For the fiscal year ending in September, spending on police is expected to account for 37% of general fund expenditures in the city of Uvalde, Texas. But police spending is projected to make up about 17% of the city’s total operating expenditures, contrary to imprecise claims made by some politicians and news organizations.
Funding for police in Uvalde became a topic of online discussion after an 18-year-old gunman killed 19 students and two teachers at an elementary school in the city on May 24. Officers who arrived on the scene have been criticized for retreating from gunfire and then waiting over an hour to reengage the shooter, who had locked himself in a classroom.
In tweets in late May, Democratic Reps. Alexandria Ocasio-Cortez and Pramila Jayapal both mentioned the city of Uvalde’s spending on police and implied that new gun policies — not more police officers — are needed to prevent gun violence. The congresswomen said Uvalde already spends 40% of its “budget” on police, which omits the general fund qualifier.
Ocasio-Cortez tweeted:
40% of Uvalde’s city budget goes to police. The school district had its own police force. This is what happened ⬇️
After decades of mass shootings, there is still 0 evidence that police have the ability to stop them from happening. Gun safety and other policies can. https://t.co/PqlWxdKpYu
— Alexandria Ocasio-Cortez (@AOC) May 26, 2022
Jayapal tweeted:
40% of Uvalde's budget goes to police. The school district even has its own police force.
But it took police an hour to enter the classroom where children were being killed. The only answer here to save lives is gun reform.
— Rep. Pramila Jayapal (@RepJayapal) May 26, 2022
Uvalde’s adopted budget for fiscal year 2021-2022, which began in October and ends in September, says that city officials approved spending roughly $4.39 million of $11.5 million in general fund expenditures on police and animal control. Spending for animal control, specifically, is about $105,000, Uvalde City Manager Vince DiPiazza told FactCheck.org in an interview.
That means that about 37% of the city’s general fund spending is expected to be for police.
The budget document explains that the general fund, which is funded by a variety of taxes and other revenues, “is used to account for resources traditionally associated with government, which are not required legally or by sound financial management to be accounted for in other funds.” Sometimes described as the “chief operating fund,” the general fund finances a number of the city’s major functions, including administrative, judicial and emergency services, and police and animal control is the largest general fund expenditure annually.
However, the general fund is one of several operating funds that make up the city’s total budget. For instance, there are also enterprise funds, which are used to pay for utility, sanitation and airport resources. A debt service fund is used to make the city’s debt payments, and there are other smaller funds for capital projects and information technology.
When all funds are included, spending on police is expected to be about 17% of $25.3 million in total spending in FY 2021-2022.
And that spending on police does not include about $435,000 in budgeted security spending by the Uvalde Consolidated Independent School District — which, as Jayapal said, has its own separate police force of about six officers. The school district’s general fund budget for the 2021-2022 fiscal year is almost $41 million.

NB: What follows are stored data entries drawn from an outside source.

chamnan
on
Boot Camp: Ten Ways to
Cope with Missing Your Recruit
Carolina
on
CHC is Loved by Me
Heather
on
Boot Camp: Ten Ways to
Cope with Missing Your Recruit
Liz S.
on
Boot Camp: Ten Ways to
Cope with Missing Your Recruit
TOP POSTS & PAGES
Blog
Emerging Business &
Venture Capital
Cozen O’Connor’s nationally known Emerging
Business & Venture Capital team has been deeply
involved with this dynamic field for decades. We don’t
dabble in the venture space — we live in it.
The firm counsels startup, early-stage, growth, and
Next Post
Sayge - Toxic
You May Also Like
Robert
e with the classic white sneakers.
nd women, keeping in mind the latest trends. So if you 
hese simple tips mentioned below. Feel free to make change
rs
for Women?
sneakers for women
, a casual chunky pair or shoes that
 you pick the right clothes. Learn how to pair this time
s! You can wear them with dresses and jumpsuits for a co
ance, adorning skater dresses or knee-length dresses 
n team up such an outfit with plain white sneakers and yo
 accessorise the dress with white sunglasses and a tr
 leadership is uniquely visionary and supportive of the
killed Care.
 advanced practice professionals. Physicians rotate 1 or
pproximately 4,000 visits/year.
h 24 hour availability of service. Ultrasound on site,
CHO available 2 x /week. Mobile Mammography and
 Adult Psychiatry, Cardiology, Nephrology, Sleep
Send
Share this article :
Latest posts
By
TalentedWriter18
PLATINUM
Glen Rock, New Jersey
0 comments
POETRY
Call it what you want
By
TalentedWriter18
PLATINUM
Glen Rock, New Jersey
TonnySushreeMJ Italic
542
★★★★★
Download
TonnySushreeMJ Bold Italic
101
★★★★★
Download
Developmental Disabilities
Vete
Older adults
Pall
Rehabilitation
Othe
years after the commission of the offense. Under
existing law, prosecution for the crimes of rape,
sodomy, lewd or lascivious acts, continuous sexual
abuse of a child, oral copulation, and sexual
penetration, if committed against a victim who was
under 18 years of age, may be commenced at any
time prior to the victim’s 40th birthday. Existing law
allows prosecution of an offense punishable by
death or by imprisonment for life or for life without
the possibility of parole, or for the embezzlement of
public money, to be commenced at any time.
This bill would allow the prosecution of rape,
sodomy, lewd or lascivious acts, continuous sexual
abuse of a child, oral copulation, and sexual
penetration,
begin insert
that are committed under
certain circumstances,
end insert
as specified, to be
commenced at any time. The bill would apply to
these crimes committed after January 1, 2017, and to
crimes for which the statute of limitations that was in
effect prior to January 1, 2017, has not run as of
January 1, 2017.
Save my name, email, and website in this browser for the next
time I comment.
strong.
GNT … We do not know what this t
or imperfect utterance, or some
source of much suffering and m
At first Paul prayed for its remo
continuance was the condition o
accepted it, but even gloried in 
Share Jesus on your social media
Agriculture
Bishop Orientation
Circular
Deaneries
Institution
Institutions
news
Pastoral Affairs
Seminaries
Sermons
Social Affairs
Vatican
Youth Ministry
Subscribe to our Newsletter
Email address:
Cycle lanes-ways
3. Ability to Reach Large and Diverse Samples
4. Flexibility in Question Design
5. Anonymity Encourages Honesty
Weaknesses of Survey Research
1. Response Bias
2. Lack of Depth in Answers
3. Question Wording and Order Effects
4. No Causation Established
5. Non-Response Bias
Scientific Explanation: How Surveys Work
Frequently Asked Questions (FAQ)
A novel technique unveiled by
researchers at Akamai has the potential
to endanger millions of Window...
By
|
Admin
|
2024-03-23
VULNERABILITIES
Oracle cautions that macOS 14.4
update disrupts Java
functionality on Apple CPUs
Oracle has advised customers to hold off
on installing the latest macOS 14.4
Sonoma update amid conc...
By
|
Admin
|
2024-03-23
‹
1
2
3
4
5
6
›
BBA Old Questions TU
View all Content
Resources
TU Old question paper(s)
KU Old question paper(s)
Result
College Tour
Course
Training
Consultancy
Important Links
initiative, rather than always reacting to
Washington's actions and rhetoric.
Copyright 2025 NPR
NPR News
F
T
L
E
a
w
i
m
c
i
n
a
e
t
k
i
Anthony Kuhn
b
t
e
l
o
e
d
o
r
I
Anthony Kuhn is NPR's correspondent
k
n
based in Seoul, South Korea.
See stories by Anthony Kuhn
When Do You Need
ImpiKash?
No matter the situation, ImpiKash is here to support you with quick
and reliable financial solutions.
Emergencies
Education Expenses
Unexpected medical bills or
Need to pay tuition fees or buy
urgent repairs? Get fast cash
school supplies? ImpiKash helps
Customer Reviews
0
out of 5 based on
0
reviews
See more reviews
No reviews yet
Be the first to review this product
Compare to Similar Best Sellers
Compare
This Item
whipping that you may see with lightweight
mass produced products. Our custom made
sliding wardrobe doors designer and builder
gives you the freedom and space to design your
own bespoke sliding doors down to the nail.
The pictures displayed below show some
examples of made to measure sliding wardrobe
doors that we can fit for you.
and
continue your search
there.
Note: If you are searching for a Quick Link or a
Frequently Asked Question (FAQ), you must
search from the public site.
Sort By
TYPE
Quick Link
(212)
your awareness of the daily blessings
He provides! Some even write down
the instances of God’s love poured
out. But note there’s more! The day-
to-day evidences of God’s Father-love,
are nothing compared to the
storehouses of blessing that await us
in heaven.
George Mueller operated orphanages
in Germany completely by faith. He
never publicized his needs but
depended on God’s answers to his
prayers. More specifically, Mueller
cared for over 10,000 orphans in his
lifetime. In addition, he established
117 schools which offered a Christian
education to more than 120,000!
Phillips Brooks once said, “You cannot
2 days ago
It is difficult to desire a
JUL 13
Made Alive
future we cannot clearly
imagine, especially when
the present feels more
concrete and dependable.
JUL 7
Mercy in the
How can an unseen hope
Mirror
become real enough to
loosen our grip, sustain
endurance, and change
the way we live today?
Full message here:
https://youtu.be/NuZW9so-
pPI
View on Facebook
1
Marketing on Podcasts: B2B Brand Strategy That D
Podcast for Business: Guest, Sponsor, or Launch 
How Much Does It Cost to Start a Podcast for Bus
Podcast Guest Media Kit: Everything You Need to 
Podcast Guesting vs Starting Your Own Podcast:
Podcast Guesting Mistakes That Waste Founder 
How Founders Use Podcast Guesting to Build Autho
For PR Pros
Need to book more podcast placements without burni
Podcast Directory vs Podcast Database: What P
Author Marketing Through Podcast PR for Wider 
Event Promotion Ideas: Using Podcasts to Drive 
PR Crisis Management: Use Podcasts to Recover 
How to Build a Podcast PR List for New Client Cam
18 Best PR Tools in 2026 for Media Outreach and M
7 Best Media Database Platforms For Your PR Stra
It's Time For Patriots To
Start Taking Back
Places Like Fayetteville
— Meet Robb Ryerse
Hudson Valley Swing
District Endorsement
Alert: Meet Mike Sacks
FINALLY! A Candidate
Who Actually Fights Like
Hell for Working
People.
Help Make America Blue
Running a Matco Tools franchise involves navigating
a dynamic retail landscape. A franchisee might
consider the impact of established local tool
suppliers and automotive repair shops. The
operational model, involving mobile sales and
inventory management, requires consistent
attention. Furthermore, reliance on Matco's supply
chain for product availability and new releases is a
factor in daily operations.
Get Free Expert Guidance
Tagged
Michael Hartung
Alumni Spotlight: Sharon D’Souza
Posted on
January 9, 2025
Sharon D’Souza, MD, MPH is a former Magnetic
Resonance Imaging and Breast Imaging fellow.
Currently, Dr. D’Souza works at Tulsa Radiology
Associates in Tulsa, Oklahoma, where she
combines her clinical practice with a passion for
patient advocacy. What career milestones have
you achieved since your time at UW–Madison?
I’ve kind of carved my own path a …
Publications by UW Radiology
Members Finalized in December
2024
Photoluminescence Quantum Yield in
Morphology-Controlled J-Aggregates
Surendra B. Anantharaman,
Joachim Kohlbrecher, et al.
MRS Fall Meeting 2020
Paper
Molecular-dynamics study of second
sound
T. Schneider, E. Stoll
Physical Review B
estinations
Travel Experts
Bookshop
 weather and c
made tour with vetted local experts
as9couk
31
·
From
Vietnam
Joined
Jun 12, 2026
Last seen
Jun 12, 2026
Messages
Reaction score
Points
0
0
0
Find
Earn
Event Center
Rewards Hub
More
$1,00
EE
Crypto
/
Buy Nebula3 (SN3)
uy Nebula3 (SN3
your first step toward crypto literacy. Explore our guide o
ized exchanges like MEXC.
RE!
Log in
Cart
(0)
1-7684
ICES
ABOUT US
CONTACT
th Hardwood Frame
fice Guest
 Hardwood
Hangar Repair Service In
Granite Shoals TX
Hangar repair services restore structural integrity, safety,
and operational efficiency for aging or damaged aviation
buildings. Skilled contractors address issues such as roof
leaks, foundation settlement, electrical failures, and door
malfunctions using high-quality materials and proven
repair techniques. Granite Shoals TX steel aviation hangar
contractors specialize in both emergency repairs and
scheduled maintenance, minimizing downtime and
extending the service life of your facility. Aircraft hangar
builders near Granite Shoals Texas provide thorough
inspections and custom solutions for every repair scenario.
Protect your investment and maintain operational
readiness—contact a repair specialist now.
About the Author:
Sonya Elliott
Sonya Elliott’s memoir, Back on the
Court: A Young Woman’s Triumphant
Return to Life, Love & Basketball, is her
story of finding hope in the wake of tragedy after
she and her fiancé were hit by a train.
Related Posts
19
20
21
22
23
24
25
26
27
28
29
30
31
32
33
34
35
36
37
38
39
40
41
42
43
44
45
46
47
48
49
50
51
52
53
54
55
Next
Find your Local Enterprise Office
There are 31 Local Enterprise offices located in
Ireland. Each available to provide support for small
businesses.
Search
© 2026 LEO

We asked Ocasio-Cortez and Jayapal’s offices for their sources of information, and spokespeople for both congresswomen said that it had been widely reported that 40% of the city’s budget goes to the police.
It’s true that some news organizations have run articles with versions of that inexact language. The claim is popular on Twitter as well.
But other publications have specified that almost 40% of the general fund — not the total budget — goes to Uvalde’s police force. And the Intercept, which may have been the first news outlet to report on May 25 that Uvalde police get “just under 40 percent of the total city budget,” corrected its article a day later.
“This story now clarifies that police in Uvalde, Texas receive nearly 40 percent of expenditures from the city’s general fund, the main component of the budget,” the May 26 correction reads.
DiPiazza, who has been the city manager or assistant manager of other similarly sized cities in Texas and Kansas, said it’s not uncommon for the police department to make up that much of general fund spending in smaller cities.
“Matter of fact, I think that’s pretty typical,” he said. “It may be different with larger cities with larger budgets and more things that they do, but for a small city like us, I think you’d find the numbers to be generally in that range.”
As of 2021, Uvalde had about 15,300 residents, according to the U.S. Census Bureau.
Undergraduate fellow Eliza Keefe contributed to this article.